As part of our ongoing commitment to ensuring the highest standards of information security, we require confirmation that your organisation adheres to the following information security practices. This is essential to maintain the integrity and confidentiality of customer data and to comply with relevant legal and regulatory requirements.

1. Access Control: Only authorised personnel should have access to customer data. Access must be granted based on the principle of least privilege, ensuring that individuals only have access to the data necessary for their role.

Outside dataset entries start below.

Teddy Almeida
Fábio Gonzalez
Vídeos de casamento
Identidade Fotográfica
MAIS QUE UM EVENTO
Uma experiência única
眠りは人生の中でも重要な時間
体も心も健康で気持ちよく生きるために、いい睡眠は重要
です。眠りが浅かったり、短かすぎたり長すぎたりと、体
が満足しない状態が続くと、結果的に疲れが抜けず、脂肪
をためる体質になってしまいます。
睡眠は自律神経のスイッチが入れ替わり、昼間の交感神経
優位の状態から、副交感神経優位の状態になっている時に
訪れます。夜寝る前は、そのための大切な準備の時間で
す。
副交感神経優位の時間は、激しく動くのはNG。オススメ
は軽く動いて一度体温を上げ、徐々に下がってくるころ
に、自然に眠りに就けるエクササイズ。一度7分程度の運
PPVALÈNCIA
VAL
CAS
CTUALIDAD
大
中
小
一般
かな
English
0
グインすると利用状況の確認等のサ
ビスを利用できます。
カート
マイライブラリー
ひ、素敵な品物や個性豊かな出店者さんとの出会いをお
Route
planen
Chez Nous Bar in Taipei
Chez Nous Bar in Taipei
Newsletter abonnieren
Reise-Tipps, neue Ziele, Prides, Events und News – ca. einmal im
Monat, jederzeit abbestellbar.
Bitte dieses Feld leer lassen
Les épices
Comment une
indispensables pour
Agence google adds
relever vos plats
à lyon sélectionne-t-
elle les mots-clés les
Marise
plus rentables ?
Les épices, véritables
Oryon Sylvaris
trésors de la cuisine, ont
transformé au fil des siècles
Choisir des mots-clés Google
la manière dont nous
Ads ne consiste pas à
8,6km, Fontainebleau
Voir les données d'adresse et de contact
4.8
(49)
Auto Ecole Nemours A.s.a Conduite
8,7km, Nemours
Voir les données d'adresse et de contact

2. Encryption: All customer data must be encrypted both in transit and at rest using industry-standard encryption protocols. This ensures that data remains secure and protected from unauthorised access.

3. Data Minimisation: Your organisation should collect and retain only the data necessary for the support task. Any unnecessary data must be securely deleted to minimise the risk of data breaches.

4. Regular Audits: Conduct regular audits to ensure compliance with this policy and to identify any potential security vulnerabilities. This proactive approach helps in maintaining robust security measures.

5. Training: Provide regular training to support staff on data protection and information security best practises. This ensures that all personnel are aware of their responsibilities and the importance of maintaining data security.

6. Systems: The systems you work from must adhere to recognised best practises. This includes applying security patches and updates, installing anti-malware and virus software, ensuring operating systems are in support, and implementing necessary access controls for system logins. Multi-factor authentication (MFA) measures should be in place for cloud-accessible accounts.

7. Information Security Policy: Your organisation must have a known and recognised Information Security Policy in place. This policy should outline the procedures and measures taken to protect information assets and ensure compliance with security standards.